Friendly AI Research as Effective Altruism

MIRI was founded in 2000 on the premise that creating ((In this post, I talk about the value of humanity in general creating Friendly AI, though MIRI co-founder Eliezer Yudkowsky usually talks about MIRI in particular — or at least, a functional equivalent — creating Friendly AI. This is because I am not as confident as Yudkowsky that it is best for MIRI to attempt to build Friendly AI. When updating MIRI’s bylaws in early 2013, Yudkowsky and I came to a compromise on the language of MIRI’s mission statement, which now reads: “[MIRI] exists to ensure that the creation of smarter-than-human intelligence has a positive impact.

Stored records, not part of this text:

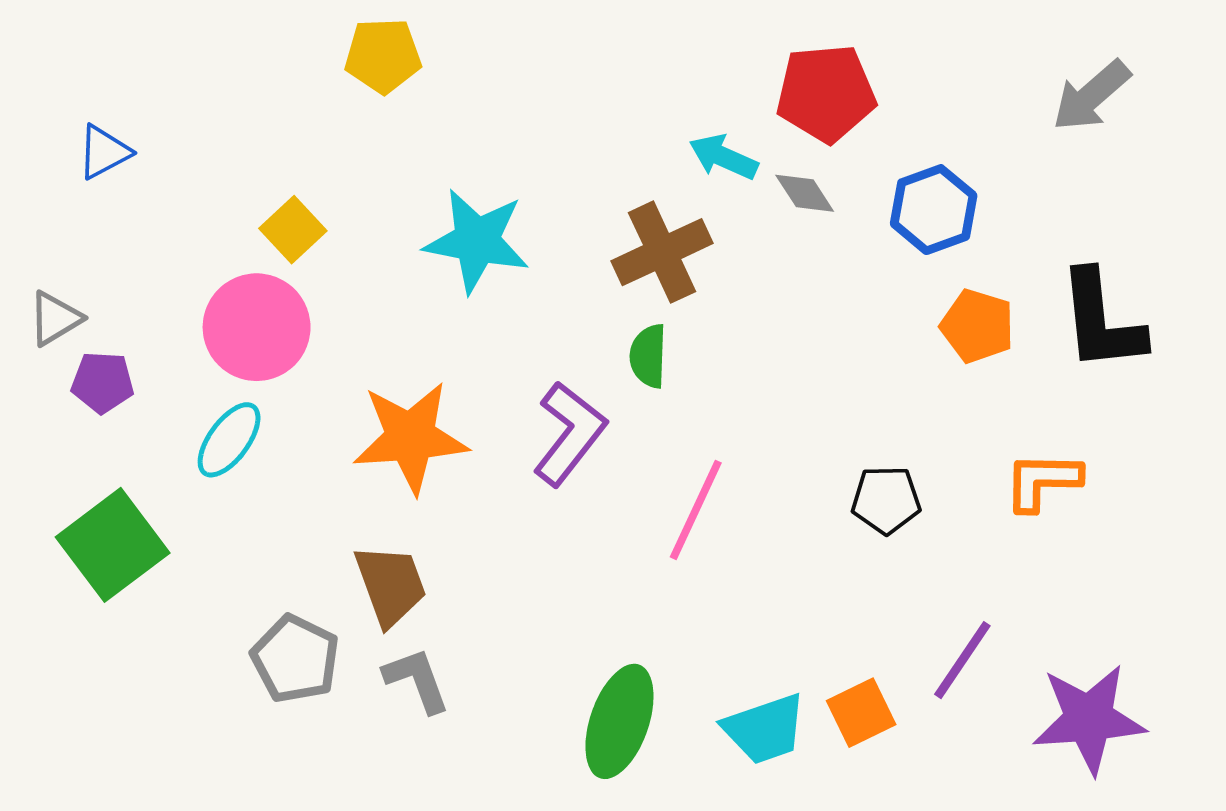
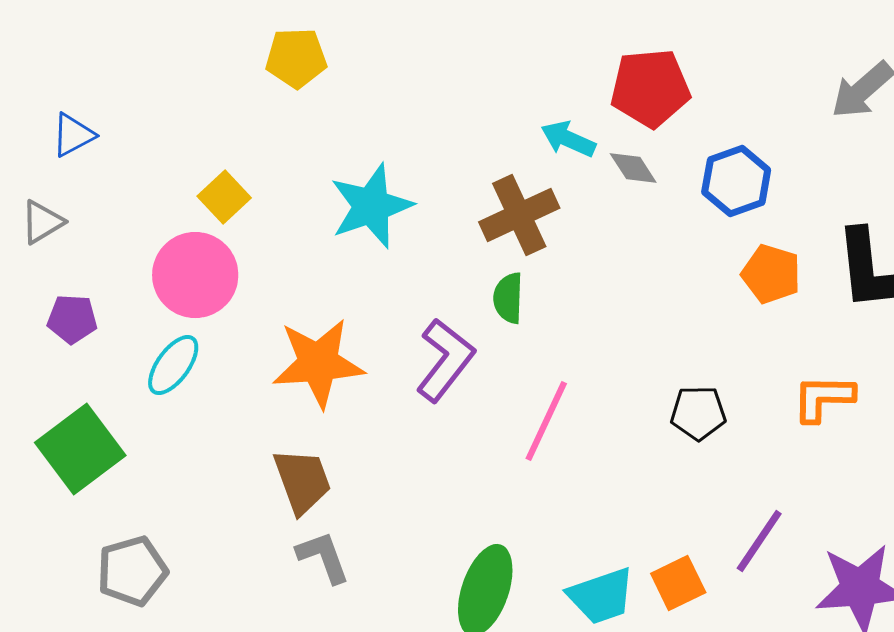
cyan star: (477, 241) -> (371, 206), turned -30
gray triangle: (55, 318) -> (42, 222), moved
gray pentagon: (295, 659) -> (132, 571), moved, turned 30

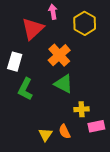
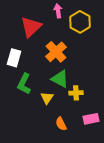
pink arrow: (53, 12) -> (58, 11), moved
yellow cross: (82, 109) -> (76, 93), moved
yellow triangle: (45, 135) -> (47, 98), moved

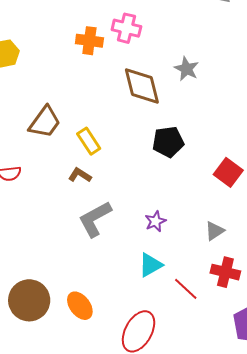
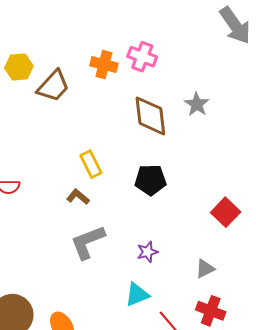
brown trapezoid: (45, 122) -> (53, 86), moved
black pentagon: (168, 142) -> (151, 180), moved

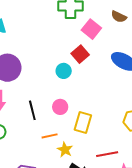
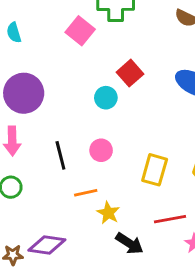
pink square: (91, 29) -> (80, 31), moved
yellow rectangle: (83, 123) -> (155, 170), moved

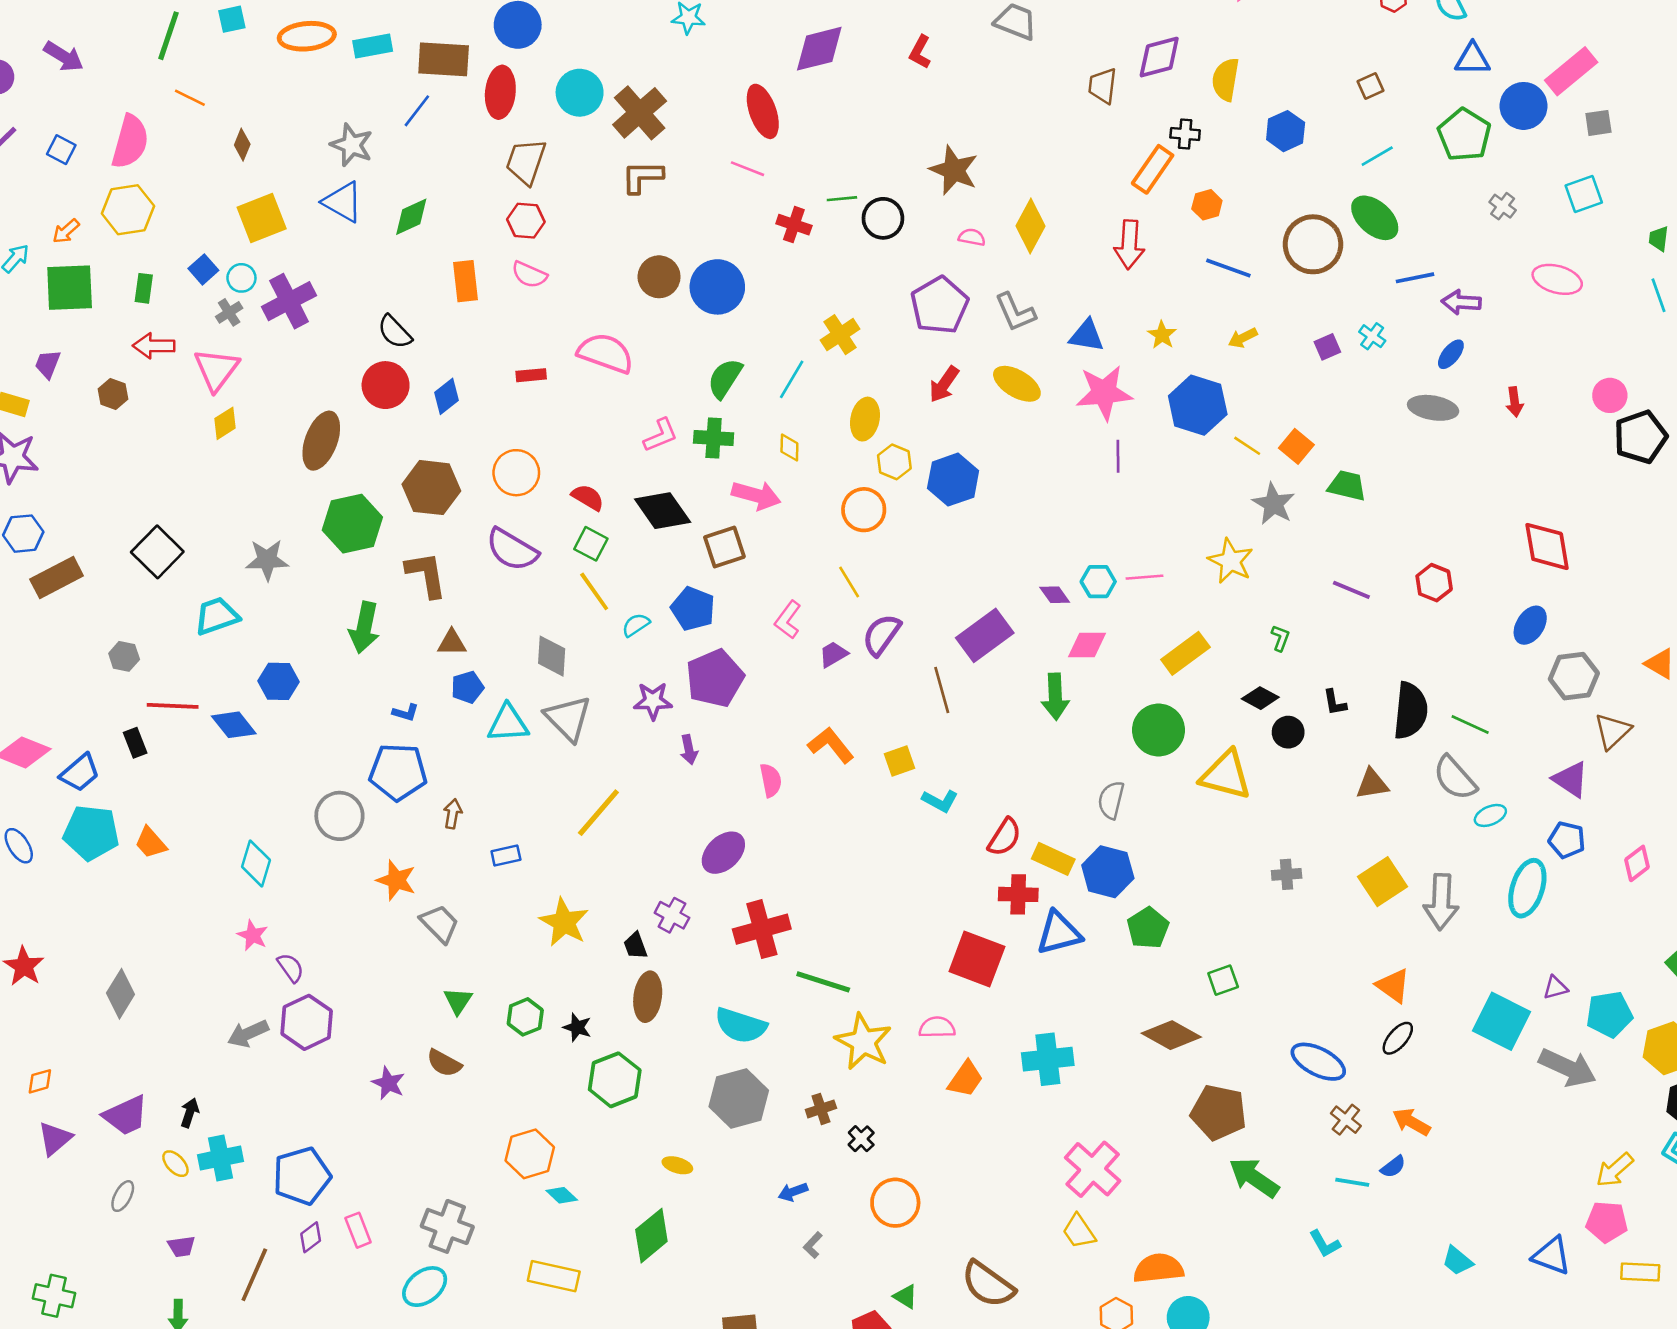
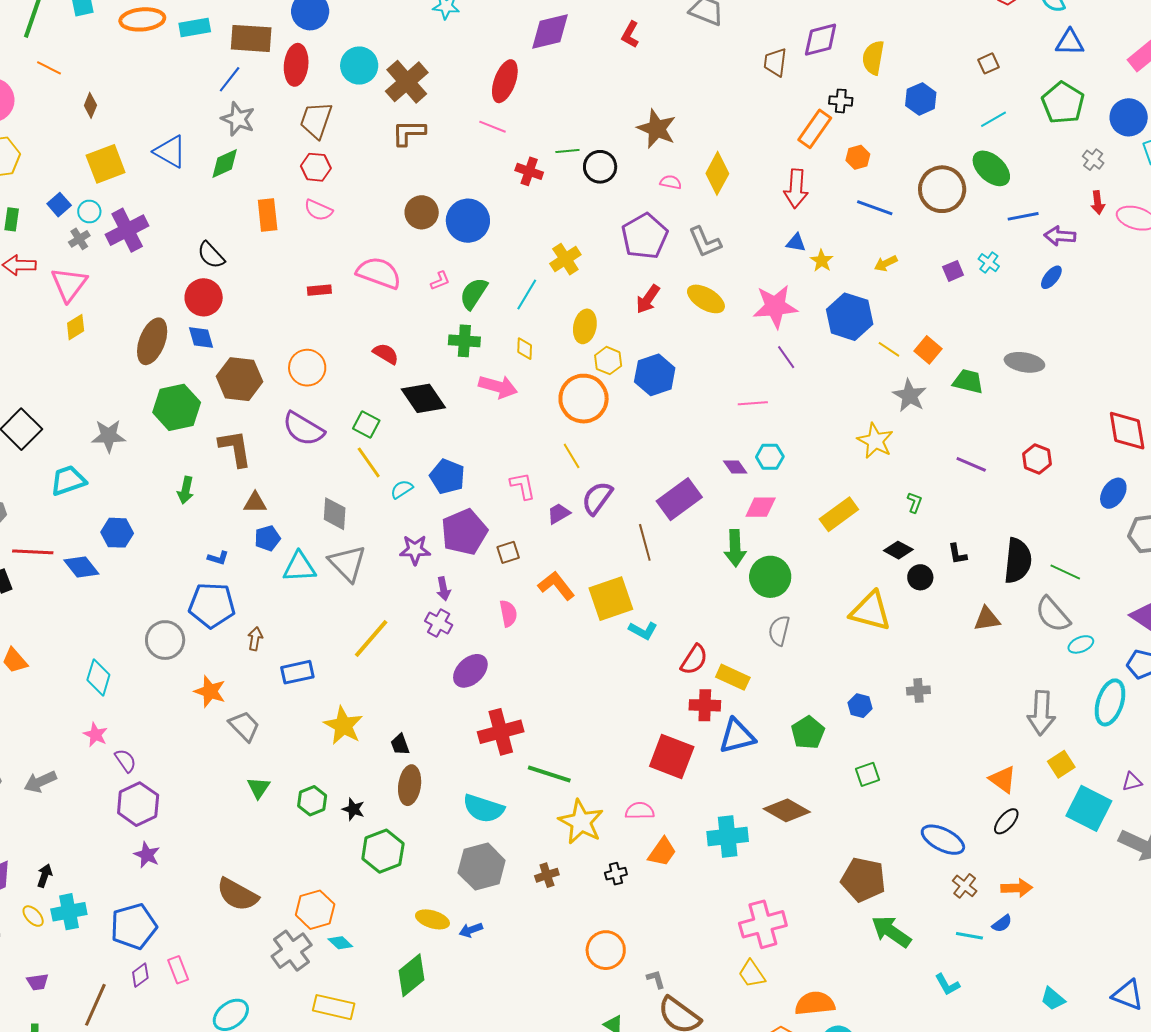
blue circle: (1524, 106) -> (1129, 117), moved
red ellipse: (763, 111) -> (505, 81), turned 39
gray star: (352, 145) -> (238, 119), moved
blue triangle: (1087, 336) -> (796, 243), moved, size x0.7
blue diamond: (446, 396) -> (201, 337), moved, turned -68
red arrow: (1515, 402) -> (1098, 203), moved
gray ellipse: (1433, 408) -> (1024, 362), moved
pink L-shape: (661, 435) -> (440, 281), moved, size x0.7
purple line: (1118, 456) -> (786, 357), turned -35
red semicircle: (588, 497) -> (386, 354), moved
orange circle: (864, 510) -> (584, 399), size x1.4
brown square: (724, 547) -> (508, 552), moved, size x0.7
pink line: (1145, 577) -> (753, 403), moved
pink L-shape: (788, 620) -> (523, 486), turned 132
green arrow: (364, 627) -> (186, 490), size x0.7
green circle: (1158, 730) -> (770, 577), moved
yellow square: (899, 761) -> (611, 599), size x1.8
blue rectangle: (506, 855) -> (297, 672), size x1.4
blue hexagon: (1108, 872) -> (860, 706), moved, size x0.6
yellow square: (1382, 882) -> (1061, 764), moved, size x0.7
purple cross: (672, 915) -> (439, 623), moved
gray arrow: (248, 1034) -> (40, 782), moved
brown diamond: (1171, 1035) -> (787, 810), moved
brown semicircle: (444, 1063) -> (237, 895), moved, size x1.5
purple star: (388, 1083) -> (147, 855), moved
orange arrow: (1411, 1122) -> (1017, 888), turned 148
black cross: (861, 1139) -> (616, 874), moved, turned 30
yellow ellipse: (677, 1165) -> (432, 919), size x1.4
pink cross: (1093, 1169) -> (763, 924), turned 33
blue arrow: (793, 1192) -> (471, 930), moved
gray cross: (447, 1226) -> (292, 951), moved, turned 33
gray L-shape: (813, 1245) -> (656, 979), moved, turned 120

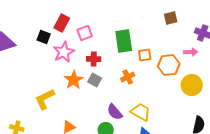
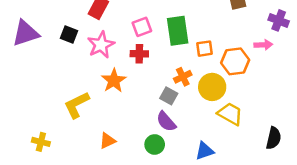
pink square: (85, 33) -> (142, 27), moved
black square: (44, 37) -> (69, 35), moved
gray square: (95, 80) -> (169, 96), moved
yellow circle: (192, 85) -> (212, 87), moved
yellow trapezoid: (141, 112) -> (230, 114), moved

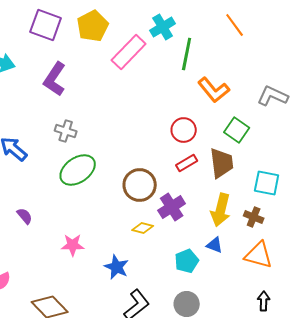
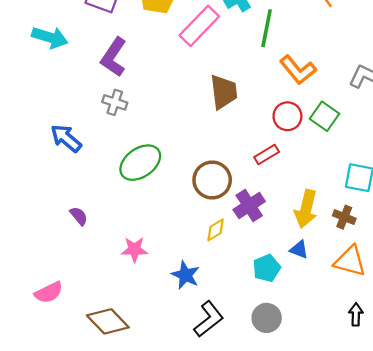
red circle: (184, 130) -> (287, 116), moved
gray cross: (66, 131) -> (115, 102), moved
brown trapezoid: (222, 163) -> (224, 92), moved
yellow diamond: (143, 228) -> (216, 230), turned -45

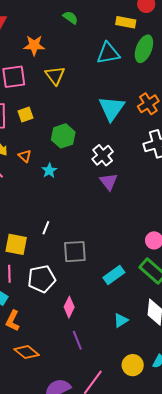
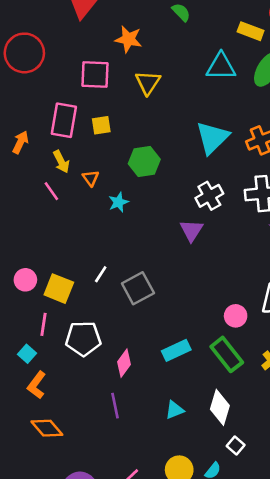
white cross: (103, 155) -> (209, 196), moved
gray square: (75, 252) -> (138, 288), moved, turned -35
pink diamond: (69, 307) -> (124, 363), moved
purple line: (77, 340) -> (115, 406), moved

Thus, the charitable purpose of [MIRI] is to: (a) perform research relevant to ensuring that smarter-than-human intelligence has a positive impact; (b) raise awareness of this important issue; (c) advise researchers, leaders and laypeople around the world; and (d) as necessary, implement a smarter-than-human intelligence with humane, stable goals” (emphasis added). My own hope is that it will not be necessary for MIRI (or a functional equivalent) to attempt to build Friendly AI itself. But of course I must remain open to the possibility that this will be the wisest course of action as the first creation of AI draws nearer. There is also the question of capability: few people think that a non-profit research organization has much chance of being the first to build AI. I worry, however, that the world’s elites will not find it fashionable to take this problem seriously until the creation of AI is only a few decades away, at which time it will be especially difficult to develop the mathematics of Friendly AI in time, and humanity will be forced to take a gamble on its very survival with powerful AIs we have little reason to trust.)) Friendly AI might be a particularly efficient way to do as much good as possible.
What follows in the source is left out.